As stated in the Business Understanding Stage report the data is provided from a kaggle competition in a dataset called the HAM10000. The dataset consists of a set of dermatoscopic images collected from various populations. The final dataset consists of 10015 images. Ground truths are provided by various confirmation techniques (follow-up examination, expert consensus or in-vivo confocal microscopy). 

The data consists of the following csv files as alluded to in the business understanding report as well:
* Images of skin lesions divided into two files:
    - HAM1000_images_part_1
    - HAM1000_image_part_2
* HAM10000_metadata.csv: stores textual information about the image (ground truth, patient information, etc.) .
* 28*28 Luminance and RGB values for the skin lesion images:
    - hmnist_28_28_L.csv
    - hmnist_28_28_RGB.csv

## Final Dataset Description 

### Fields

* lesion_type (textual): The diagnosis (ground truth) as a textual description. Values:
    - Actinic keratoses
    - Basal cell carcinoma
    - Benign keratosis-like lesions
    - Dermatofibroma
    - Melanocytic nevi
    - Melanoma
    - Vascular lesions 
* dx_type (textual): The method of diagnosis, textual. Values: 
    - histopathology follow-up examination (follow_up)
    - expert consensus (consensus)
    - in-vivo confocal microscopy (confocal). 
* lesion_type_idx: codes for diagnosis:
    - 0: Actinic keratoses
    - 1: Basal cell carcinoma
    - 2: Benign keratosis-like lesions
    - 3: Dermatofibroma
    - 4: Melanocytic nevi
    - 5: Melanoma
    - 6: Vascular lesions
* age (numeric): Natural numerical age of the individual the image is taken from.
* sex (textual): Sex of the individual the image is taken from (male, female or unknown).
* localization (textual): Location of skin lesion in individual.
* pixelXXXX_l_28_28 (numeric): Luminance value of images in 28 by 28 pixel representation.
* pixelXXXX_rgb_28_28 (numeric): RGB value of images in 28 by 28 pixel representation.

### Table Preprocessing 

Table processing was handled by src.data.make_dataset¶ script and tested by src.tests.test_make_dataset, both scripts are documented by the Sphinx documentation, hence this part of the report will avoid detailed technical explanations. 

#### Metadata Cleaning 

Metadata cleaning involves the replacement of null/NA values with the average values of the age column.

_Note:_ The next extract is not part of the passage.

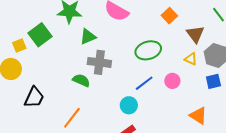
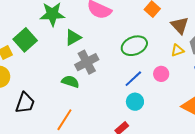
yellow triangle: (191, 59) -> (177, 50), turned -40
gray cross: (99, 62) -> (87, 62), turned -30
cyan circle: (129, 105) -> (135, 102), moved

Averages are used instead of dropping to avoid losing the details these tuples carry, however this can effect the distribution of the data and needs to be taken into account later. 

Moreover, new categorical numerical code and textual diagnosis fields are added for use in later stages, and the now not needed ids (lesion and image) are removed. 

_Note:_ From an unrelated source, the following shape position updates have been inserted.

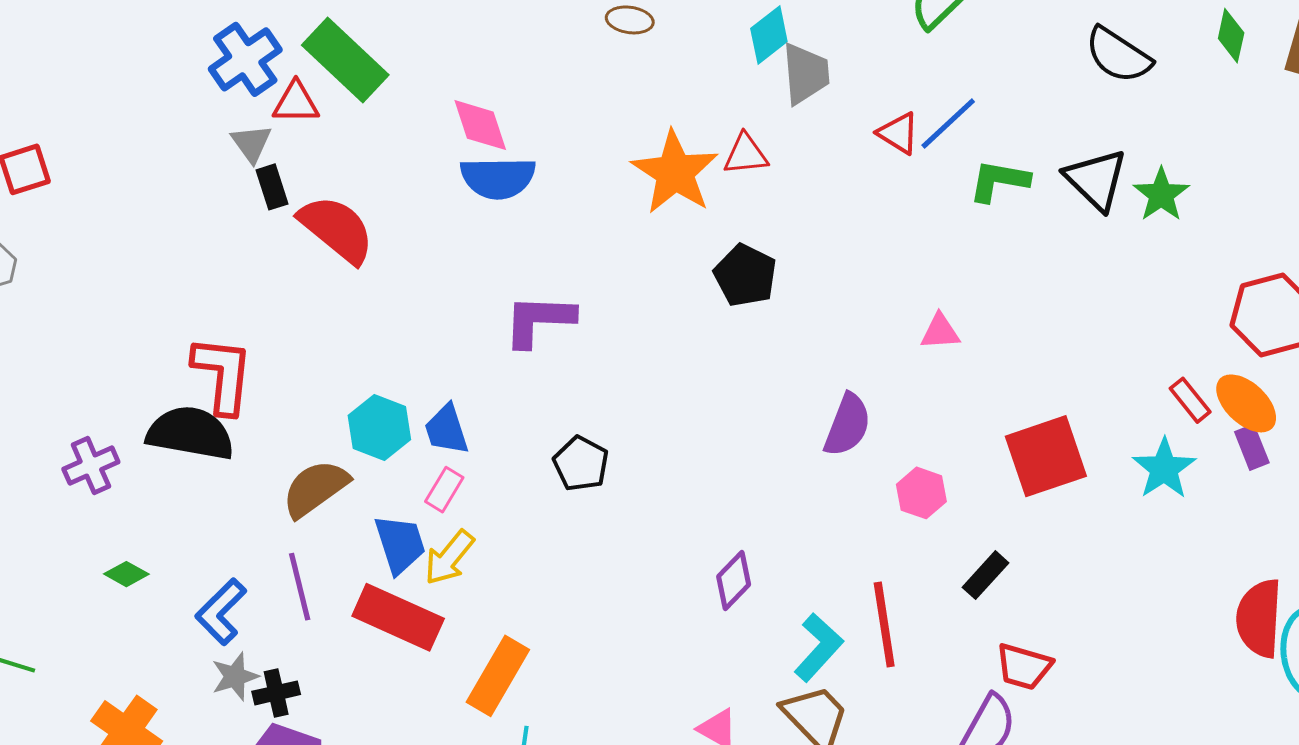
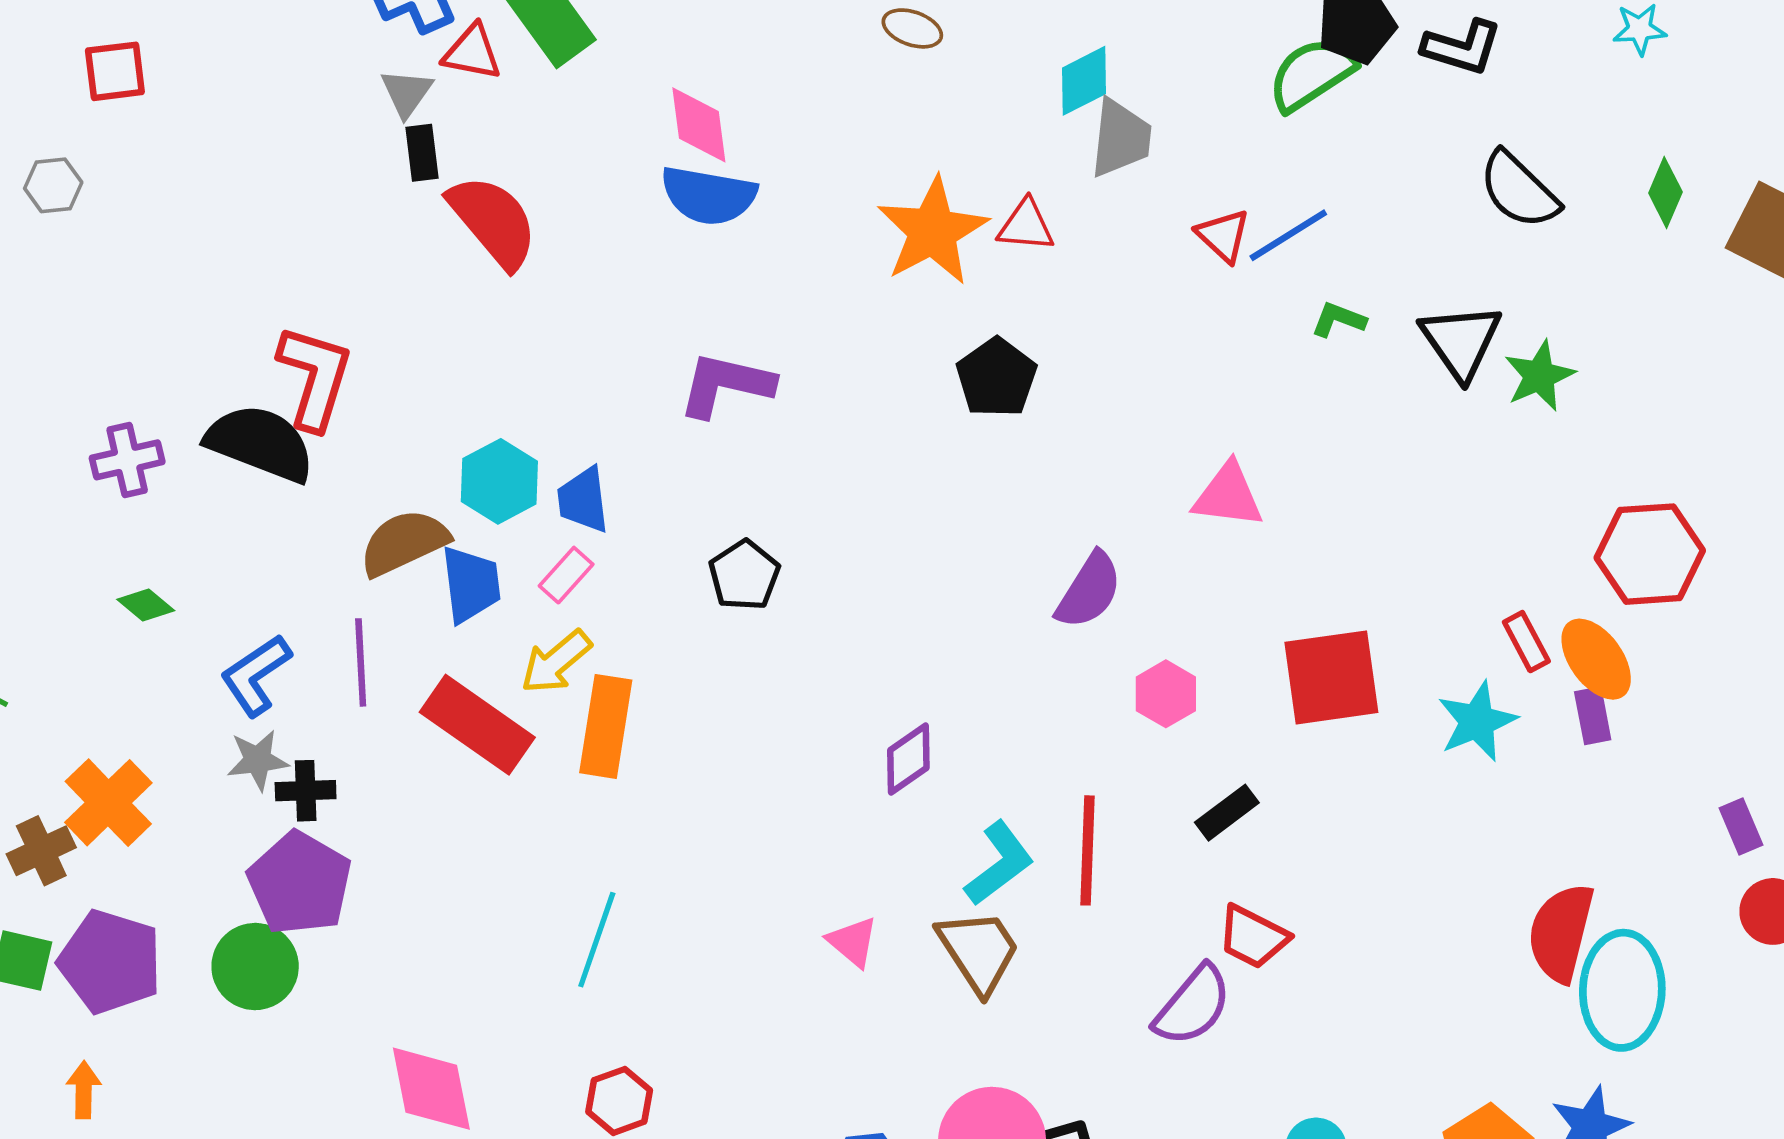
green L-shape: (999, 181) -> (1339, 320), size x0.7
pink triangle: (940, 332) -> (1228, 495), size x1.4
blue trapezoid: (400, 544) -> (471, 584), moved
orange rectangle: (498, 676) -> (606, 726), moved, turned -32

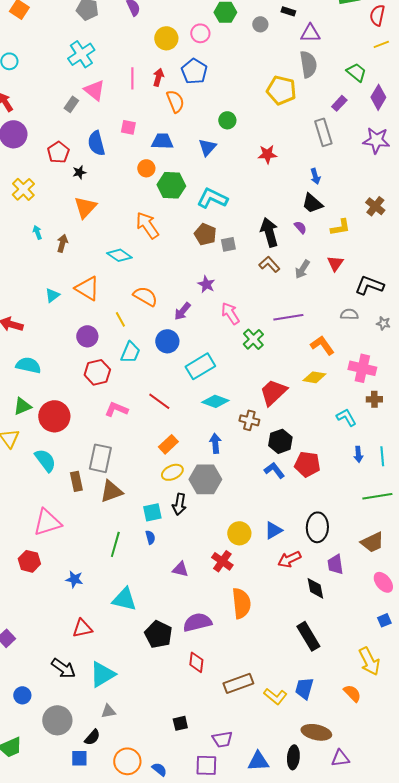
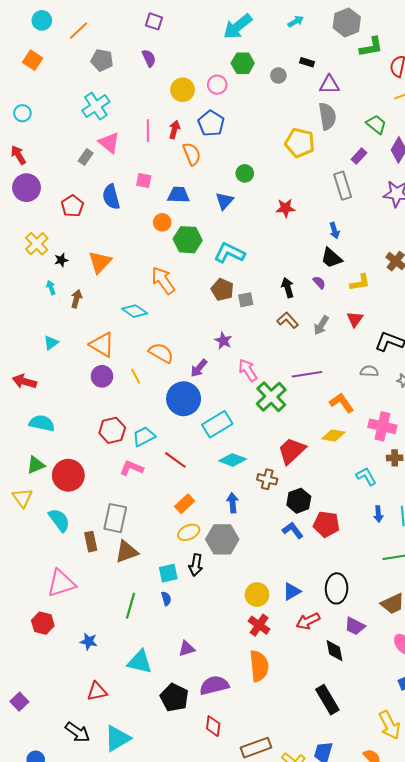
black star: (79, 172) -> (61, 260), moved
black arrow: (269, 232) -> (288, 288), size x0.7
cyan triangle: (52, 295) -> (51, 343), moved
purple circle: (87, 336) -> (102, 376), moved
green cross: (253, 339) -> (271, 397), size x1.4
blue circle: (167, 341) -> (184, 399), size x1.4
cyan trapezoid: (130, 352) -> (144, 436), moved, turned -140
red cross: (222, 561) -> (259, 625), moved
purple trapezoid: (335, 564) -> (355, 626), turned -55
purple triangle: (180, 569) -> (187, 649), moved, turned -30

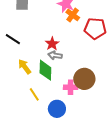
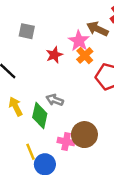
red star: (52, 44) -> (54, 55), moved
yellow line: (34, 94) -> (31, 152), moved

#### Luminance and RGB Values Cleaning 

The luminance and RGB datasets have their label fields removed since they aren't going to be used later in the analysis (already sorted)

#### Luminance and RGB Values Merge with Metadata

The luminance and RGB pixel values (28 X 28) are added as predictors/variables to the metadata dataset for the Models. However, to ensure that their uniquely named a suffix (\_rgb_28_28 or \_l_28_28) for RGB or luminance pixels respectively. Lastly, the merge is carried via a column wise concatenation since no shared keys exists.

## Summary

To summarise, the Data Preparation stage in this project forms the dataset for analysis, modelling (and their evaluation) using cleaning, merging and other methods to link and combine the raw data. These methods are carried in the src.data.make_dataset script and tested by src.tests.test_make_dataset script, both  of which are covered in the Sphinx documentation.